Ditengah suasana ini mulai muncul kesadaran
pada sebagian orang yang merasakan bahwa nilai-nilai paganisme lama tidak memadai
lagi sebagai sistem sosial. Inilah awal modernitas. Di Arab yang masih paganis
itu, sesungguhnya di kenal “Allah” atau dituliskan dengan “Alah” yang dalam
pengertian paganis sebagai Tuhan dari
tuhan-tuhan, merupakan pantheon Mahadewa tertinggi. Diyakini bahwa Allah atau
Alah ini sama dengan Allah yang disembah
kaum Yahudi dengan sebutan Yahweh dan kaum Nasrani dengan sebutan El. Sejauh
ini kalangan Yahudi dan Nasrani memandang rendah klaim itu, karena bangsa Arab
tidak memiliki nabi sendiri yang menerima wahyu dari Allah dan tidak memiliki
kitab suci sendiri.
Titik tolak perubahan terjadi pada th. 610 M,
tahun ketika Raja Khosrow II menginvasi wilayah Byzantium. Atau pada tgl. 17
Ramadhan th awal kenabian, saat Muhammad bin Abdullah menerima wahyu yang
pertama (Al-Alaq : 1-5) di gua Hira. Wahyu terus mengalir selama 22 th (atau 23
th hijriyah) yang kemudian dihimpunkan menjadi Kitab Suci Al-Qur’anul Kariem
dalam proses sejak masa Khalif Abu Bakar dan final pada masa Khalif Utsman.

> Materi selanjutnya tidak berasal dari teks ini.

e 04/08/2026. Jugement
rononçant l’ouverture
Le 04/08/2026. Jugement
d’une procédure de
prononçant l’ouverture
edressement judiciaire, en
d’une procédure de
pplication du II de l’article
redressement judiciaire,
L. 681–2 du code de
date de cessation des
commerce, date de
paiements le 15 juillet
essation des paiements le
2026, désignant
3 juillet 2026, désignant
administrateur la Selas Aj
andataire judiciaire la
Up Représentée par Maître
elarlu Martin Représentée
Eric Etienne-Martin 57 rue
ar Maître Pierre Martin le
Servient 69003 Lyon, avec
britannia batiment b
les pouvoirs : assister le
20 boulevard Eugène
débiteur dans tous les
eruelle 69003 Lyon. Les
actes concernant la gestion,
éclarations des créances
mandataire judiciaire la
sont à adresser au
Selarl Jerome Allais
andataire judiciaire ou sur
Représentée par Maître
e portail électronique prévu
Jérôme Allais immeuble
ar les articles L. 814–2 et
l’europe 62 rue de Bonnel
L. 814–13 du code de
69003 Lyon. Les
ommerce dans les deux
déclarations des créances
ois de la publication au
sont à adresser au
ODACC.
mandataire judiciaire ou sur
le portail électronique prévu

Detail tentang hal ini sudah sering kita bahas pada pengajian terdahulu dan
masih akan kita bahas kelak.
Dalam Al-Qur’an Allah memberikan perintah
yang kongkret. Orang tidak dibenarkan
menimbun kekayaan pribadi tanpa berbagi secara merata kepada yang miskin
dan papa yang juga harus diperlakukan dengan hormat dengan system zakat,infak
dn sodakoh. Seperti tradisi nabi-nabi Ibrani Muhammad saw menekankan kasih
sayang kepada kamum melarat, tertindas, janda, yatim piatu yang harus menjadi
tanggung jawab Jamaah dan setiap Muslim. Ini dipandang lebih tinggi daripada
pengabdian intelektual kepada serangkaian doktrin agama yang kompleks. Islam
lebih mementingkan efektivitas perintah moral daripada ortodoksi teologis.

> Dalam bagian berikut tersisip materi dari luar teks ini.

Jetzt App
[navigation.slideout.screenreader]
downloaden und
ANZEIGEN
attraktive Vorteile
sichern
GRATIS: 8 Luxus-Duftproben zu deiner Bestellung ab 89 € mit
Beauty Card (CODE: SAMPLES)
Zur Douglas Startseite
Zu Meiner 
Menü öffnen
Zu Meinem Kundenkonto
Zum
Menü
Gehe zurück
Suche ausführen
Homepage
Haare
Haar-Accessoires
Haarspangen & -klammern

Denyut perubahan sosial terjadi di Mekah,
yang pertama merespons ajaran Muhammad
adalah kelompok marginal, kaum budak, para wanita dan orang-orang malang
tertindas lainnya; suku-suku yang terpinggirkan dalam persaingan politik dan
ekonomi menjadi kekuatan-kekuatan yang pertama. Inilah kaum assabiqunal
awwalun, kaum yang lemah secara material tetapi kuat secara spiritual dan penuh
daya perubahan. Lawannya sudah tentu kaum yang mapan secara ekonomi dan politik
yang jelas tidak ingin mengubah status-quo yang menguntungkan kedudukan mereka.

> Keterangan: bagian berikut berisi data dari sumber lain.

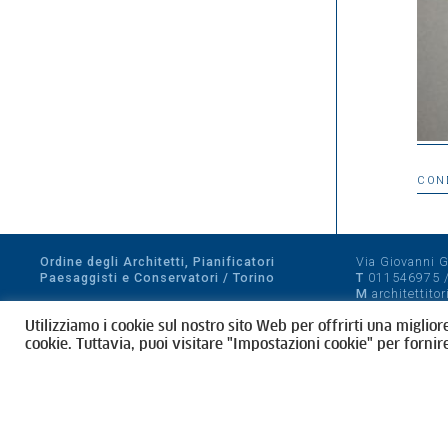
CON
Ordine degli Architetti, Pianificatori
Via Giovanni Gi
Paesaggisti e Conservatori / Torino
T
011546975
M
architettito
Amministrazione trasparente
Utilizziamo i cookie sul nostro sito Web per offrirti una miglior
CF 80089280012
cookie. Tuttavia, puoi visitare "Impostazioni cookie" per fornir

Dengan semangat revolusioner Muhammad saw
menyerukan kepada kaum kapitalis-hedonis itu agar mereka meninggalkan
tuhan-tuhan pagan mereka dan hanya menyembah Allah semata (tauhidiyah).
Aristokrasi Mekah merespons dengan menindas komunitas Muslim yang masih kecil
itu yang memaksa Rasulullah saw hijrah (migrasi) bersama 70 keluarga ke
settlement di Yatsrib sekitar 250 mil arah utara yang kemudian berganti nama
dengan Madinah ar-Rasul (Kota Rasul). Justru Hijrah atan migrasi ini
menciptakan titik balik dimana Rasulullah saw berhasil membentuk masyarakat
(Jamaah) yang pertama dengan sistem sosial dan spiritualitas yang Qur’aniyah.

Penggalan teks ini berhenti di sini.